[Collected data entries]
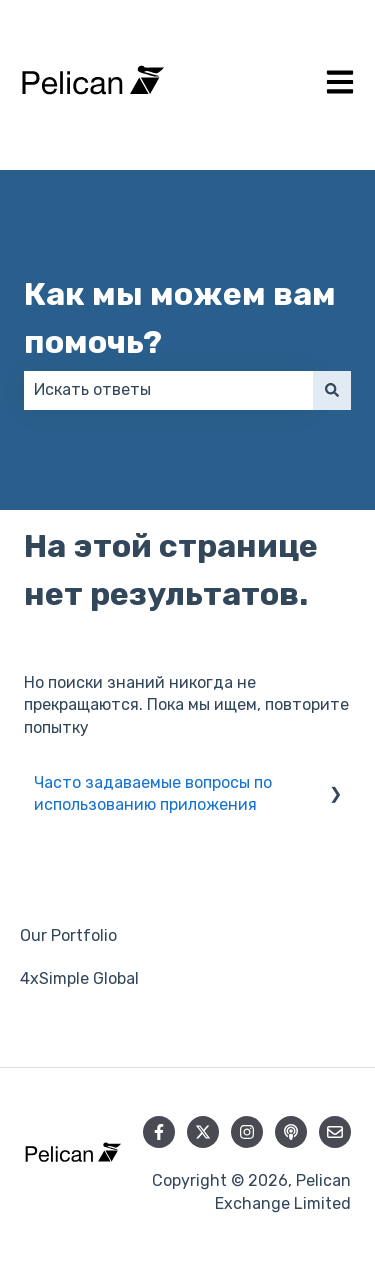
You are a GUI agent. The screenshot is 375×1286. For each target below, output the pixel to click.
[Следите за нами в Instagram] (247, 1132)
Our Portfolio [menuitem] (68, 935)
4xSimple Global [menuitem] (79, 978)
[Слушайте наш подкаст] (291, 1132)
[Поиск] (332, 390)
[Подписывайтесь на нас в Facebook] (159, 1132)
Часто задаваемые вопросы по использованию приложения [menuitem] (153, 793)
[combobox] (168, 390)
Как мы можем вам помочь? (180, 318)
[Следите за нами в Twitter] (203, 1132)
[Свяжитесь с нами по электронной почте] (335, 1132)
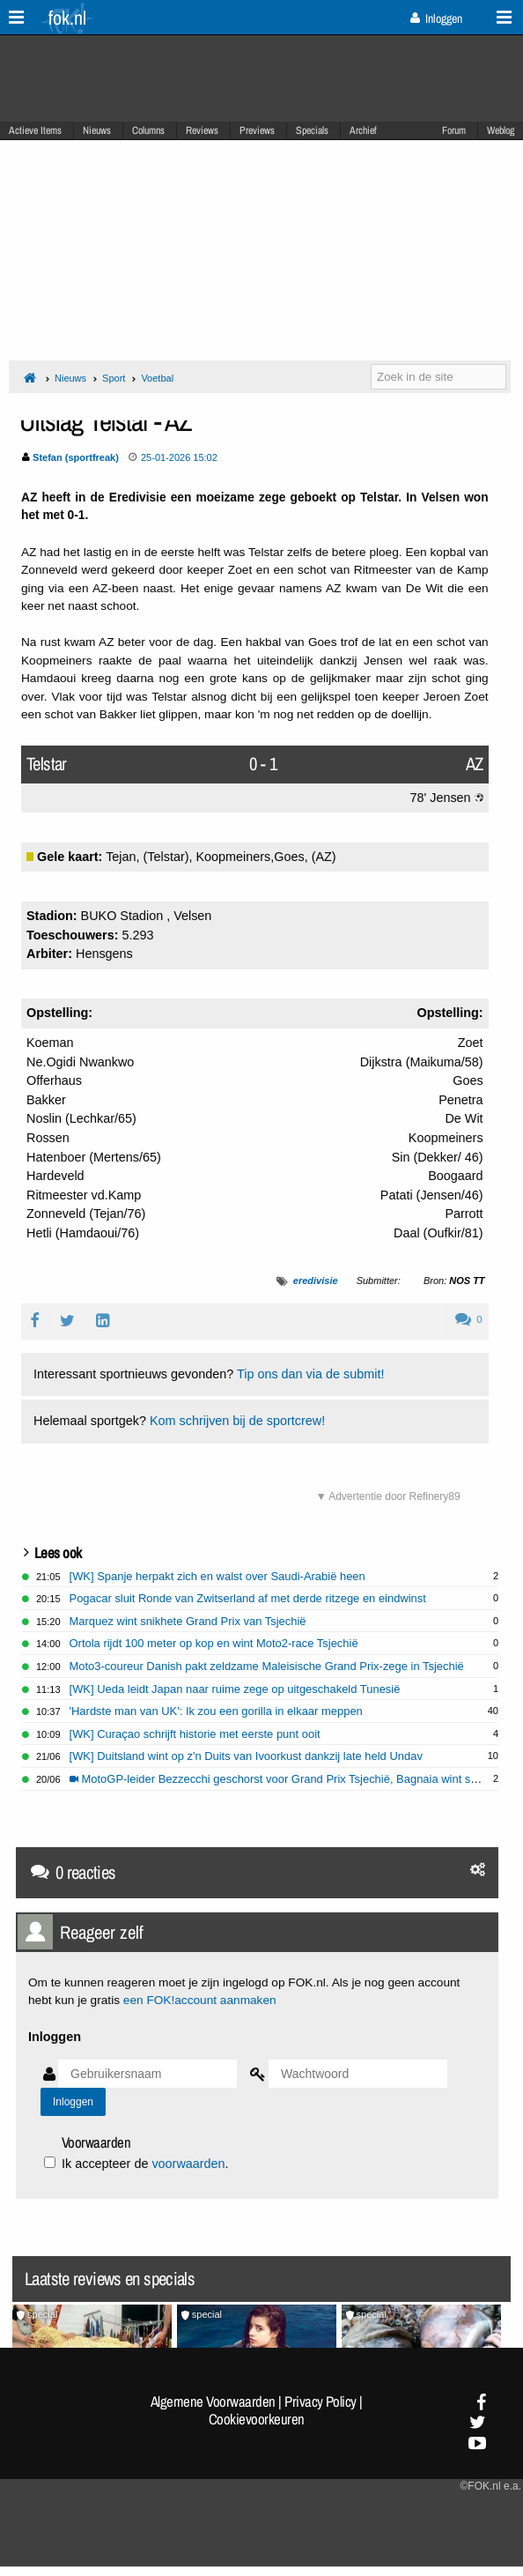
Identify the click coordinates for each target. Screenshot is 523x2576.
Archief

Aim of the exercise: Gather up the lines containing the word "each" from these records and copy them.

Expected answer:
You are a GUI agent. The screenshot is 375×1286. For each target below, output the pixel to click.
Identify the click coordinates for each target. Screenshot is 523x2576.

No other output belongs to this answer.